She smiled. "Huge. Let's go."
"Touch him," Tommy said.
"No thanks."
"So," Tommy said to the cat guy, "why don't you give him to a shelter or something?"
"Then how am I supposed to make a living?"
"You could print up a sign that says 'I'm poor and I lost my huge cat'? That would work on me."
"You may not be the best sample," said the cat guy.
"Look," Tommy said, standing now and digging into his pocket. "I'll buy the cat. I'll give you, uh, forty—"
The cat guy shook his head.
"Sixty—"
Furious head shaking…
Tommy untangled bills from a wad he'd pulled out of his pocket, "One hundred—"
"No."
"And thirty… two—"
"No."
"And thirty-seven cents."
"No."
"And a paper clip."
"No."
"That's a great offer," Tommy insisted. "That's like four bucks a pound!"
"No."
"Well screw you, then," Tommy said. "I don't feel sorry for you and your huge cat."
"You can't have your dollar back."
"Fine!" Tommy said.
"Fine!" said the cat guy.
Tommy took Jody by the arm and started to walk away. "That's a huge cat," he said.

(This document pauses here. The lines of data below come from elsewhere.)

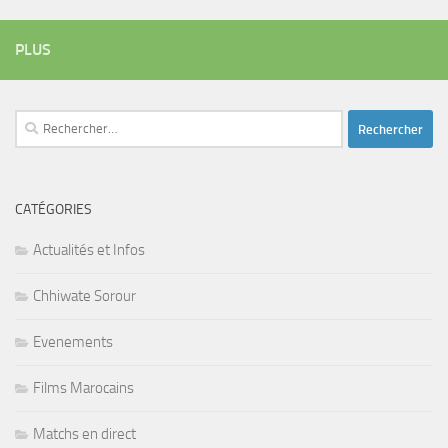
PLUS
Rechercher :
CATÉGORIES
Actualités et Infos
Chhiwate Sorour
Evenements
Films Marocains
Matchs en direct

"Why were you trying to buy it? We're not supposed to have pets in the loft."
"Duh," Tommy said. "Dinner."
"Yuck."
"It's a stopgap," Tommy said. "You know that the Masai of Kenya drink the blood of their cattle with no apparent ill effect to the cow."
"Well, I'm sure it violates our lease if we get a cow."
"That's it."
"What's it?"
"A lease."
Tommy swung her around and brought her back to the cat guy.
"I want to rent the cat," Tommy said. "You could use a break and I want to show the huge cat to my aunt who is an invalid and can't come down here."